Output-based hp Adaptive Methods for Steady and Unsteady Aerodynamics
Thursday, September 27, 3:30PM – 5PM
This talk presents recent advances in output-based solution strategies for steady and unsteady aerodynamics simulations. The target discretization is the discontinuous Galerkin finite element method for the compressible Euler and Navier-Stokes equations. Adaptation is output-based; that is, driven by the solution of a discrete adjoint problem specific to a chosen scalar output. The adjoint-weighted residual yields an error estimate that corrects the output for effects of numerical error and at the same time provides an adaptive indicator for reducing the error through targeted refinement. For steady-state problems, we consider both mesh subdivision and approximation order increase as refinement options, and we tailor the adaptation to choose the most efficient of these options.

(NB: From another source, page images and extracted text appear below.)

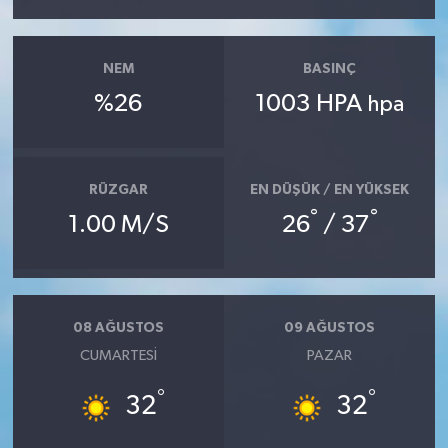
NEM
BASINÇ
%26
1003 HPA
hpa
RÜZGAR
EN DÜŞÜK / EN YÜKSEK
°
°
1.00 M/S
26
/ 37
08 AĞUSTOS
09 AĞUSTOS
CUMARTESI
PAZAR
°
°
32
32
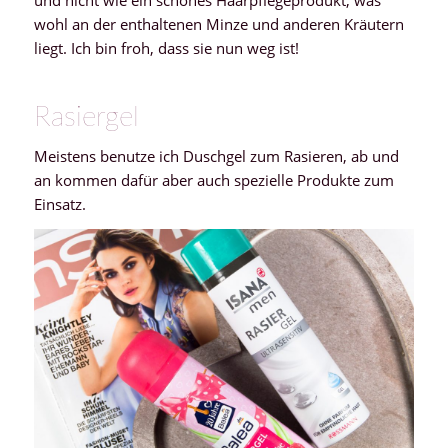
wohl an der enthaltenen Minze und anderen Kräutern
liegt. Ich bin froh, dass sie nun weg ist!
Rasiergel
Meistens benutze ich Duschgel zum Rasieren, ab und
an kommen dafür aber auch spezielle Produkte zum
Einsatz.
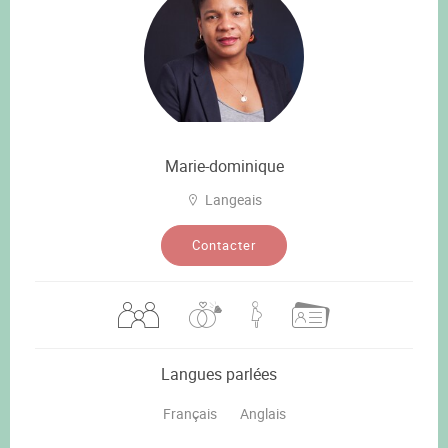
Marie-dominique
Langeais
Contacter
Langues parlées
Français
Anglais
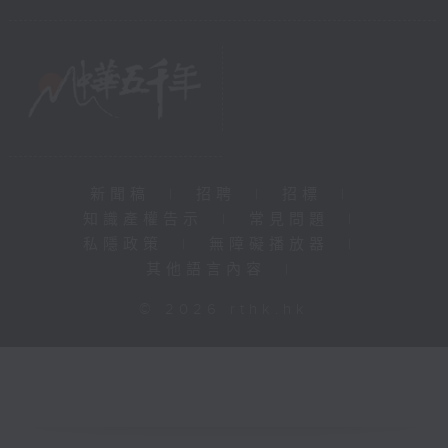
新聞稿
|
招聘
|
招標
|
知識產權告示
|
常見問題
|
私隱政策
|
無障礙播放器
|
其他語言內容
|
© 2026 rthk.hk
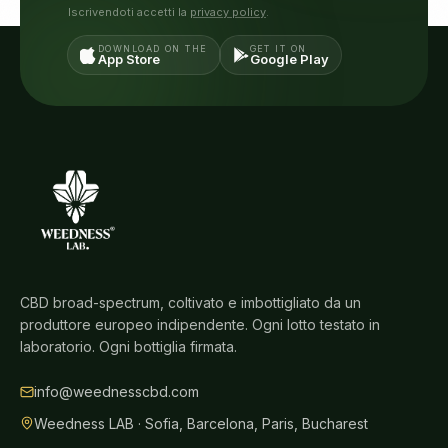
Iscrivendoti accetti la
privacy policy
.
DOWNLOAD ON THE
GET IT ON
App Store
Google Play
CBD broad-spectrum, coltivato e imbottigliato da un
produttore europeo indipendente. Ogni lotto testato in
laboratorio. Ogni bottiglia firmata.
info@weednesscbd.com
Weedness LAB · Sofia, Barcelona, Paris, Bucharest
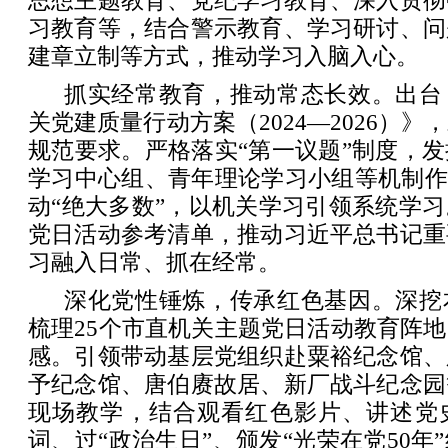
思想主题教育、党纪学习教育、深入贯彻
习教育等，结合警示教育、学习研讨、问
建章立制等方式，推动学习入脑入心。
抓实经常教育，推动常态长效。出台
关党建质量行动方案（2024—2026）
规范要求。严格落实“第一议题”制度，
学习中心组、青年理论学习小组等机制作
动“绝大多数”，以机关学习引领系统学
党日活动参考清单，推动习近平总书记重
习融入日常、抓在经常。
深化党性锤炼，传承红色基因。深挖
梳理25个市直机关主题党日活动教育阵
感。引领带动基层党组织赴粟裕纪念馆、
予纪念馆、唐伯赓故居、新厂战斗纪念园
现场教学，结合观看红色影片、讲述党
词、过“政治生日”、颁发“光荣在党50年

For unsteady problems, we employ dynamic order refinement on a fixed unstructured tessellation of the spatial domain, combined with time-step optimization. We furthermore study the effects of the geometric conservation law on error estimates in unsteady simulations involving mesh motion. Results for the compressible Navier-Stokes simulations in two and three dimensions demonstrate the accuracy of the error estimates and the efficiency of the proposed output-based adaptation approach. We show that for these problems output error estimation and adaptation can have a significant impact on robustness and efficiency of the solution algorithm.

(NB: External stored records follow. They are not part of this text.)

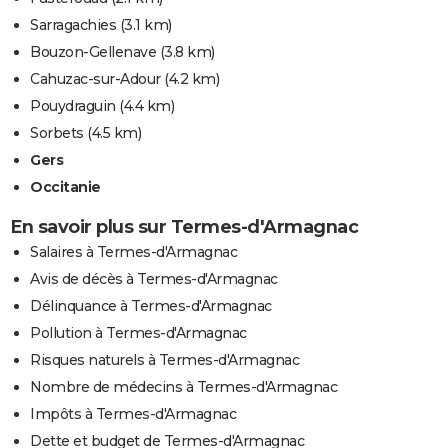
Sarragachies
(3.1 km)
Bouzon-Gellenave
(3.8 km)
Cahuzac-sur-Adour
(4.2 km)
Pouydraguin
(4.4 km)
Sorbets
(4.5 km)
Gers
Occitanie
En savoir plus sur Termes-d'Armagnac
Salaires à Termes-d'Armagnac
Avis de décès à Termes-d'Armagnac
Délinquance à Termes-d'Armagnac
Pollution à Termes-d'Armagnac
Risques naturels à Termes-d'Armagnac
Nombre de médecins à Termes-d'Armagnac
Impôts à Termes-d'Armagnac
Dette et budget de Termes-d'Armagnac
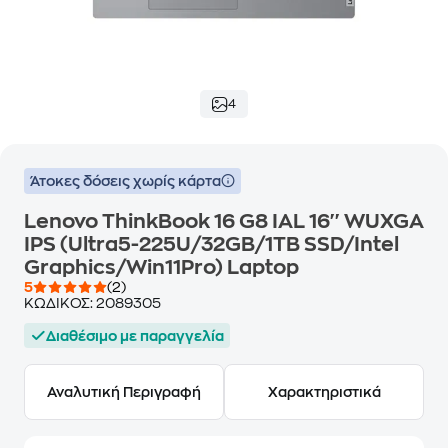
4
Άτοκες δόσεις χωρίς κάρτα
Lenovo ThinkBook 16 G8 IAL 16'' WUXGA
IPS (Ultra5-225U/32GB/1TB SSD/Intel
Graphics/Win11Pro) Laptop
5
(2)
ΚΩΔΙΚΟΣ:
2089305
Διαθέσιμο με παραγγελία
Αναλυτική Περιγραφή
Χαρακτηριστικά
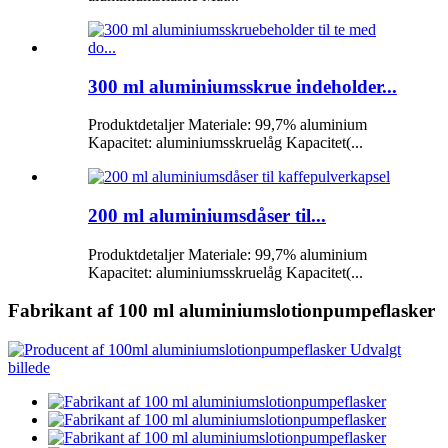
300 ml aluminiumsskrue indeholder...
Produktdetaljer Materiale: 99,7% aluminium
Kapacitet: aluminiumsskruelåg Kapacitet(...
200 ml aluminiumsdåser til...
Produktdetaljer Materiale: 99,7% aluminium
Kapacitet: aluminiumsskruelåg Kapacitet(...
Fabrikant af 100 ml aluminiumslotionpumpeflasker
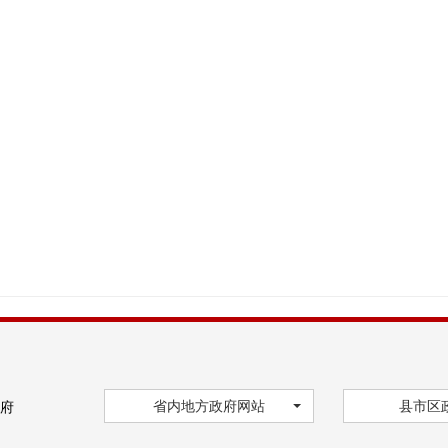
省内地方政府网站
县市区
府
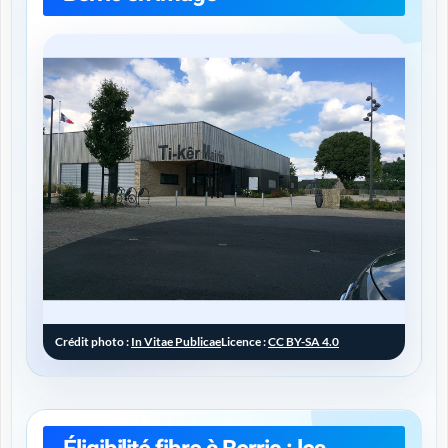
Crédit photo :
In Vitae Publicae
Licence :
CC BY-SA 4.0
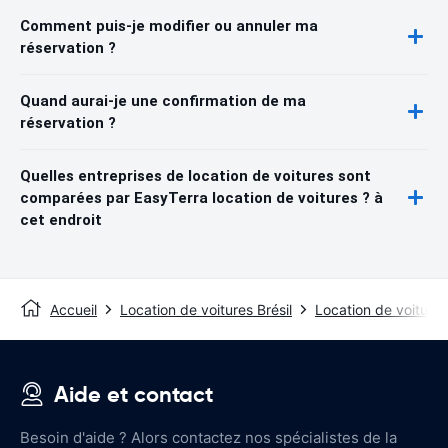
Comment puis-je modifier ou annuler ma
réservation ?
Quand aurai-je une confirmation de ma
réservation ?
Quelles entreprises de location de voitures sont
comparées par EasyTerra location de voitures ? à
cet endroit
Accueil
Location de voitures Brésil
Location de voitures
Aide et contact
Besoin d'aide ? Alors contactez nos spécialistes de la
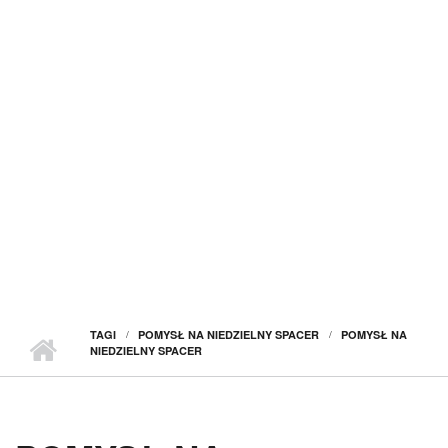
TAGI
POMYSŁ NA NIEDZIELNY SPACER
POMYSŁ NA
NIEDZIELNY SPACER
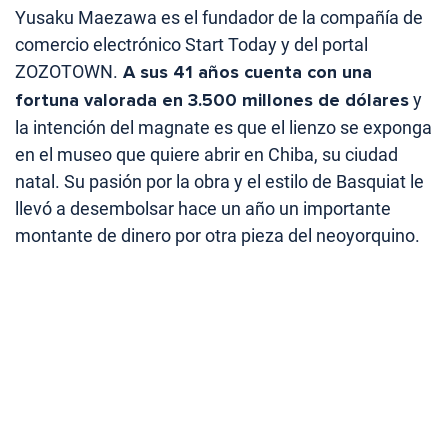
Yusaku Maezawa es el fundador de la compañía de
comercio electrónico Start Today y del portal
ZOZOTOWN.
A sus 41 años cuenta con una
fortuna valorada en 3.500 millones de dólares
y
la intención del magnate es que el lienzo se exponga
en el museo que quiere abrir en Chiba, su ciudad
natal. Su pasión por la obra y el estilo de Basquiat le
llevó a desembolsar hace un año un importante
montante de dinero por otra pieza del neoyorquino.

Bio: Krzysztof Fidkowski is an Assistant Professor in the Aerospace Engineering department at the University of Michigan. Prior to this appointment, he was a post-doctoral associate in the Department of Aeronautics and Astronautics at the Massachusetts Institute of Technology, where he received his doctorate, master's, and bachelor's degrees. His research interests lie in algorithm development for computational fluid dynamics, with a focus on error estimation and adaptive meshing for high-order discretizations. He teaches graduate computational fluid dynamics and undergraduate aerodynamics.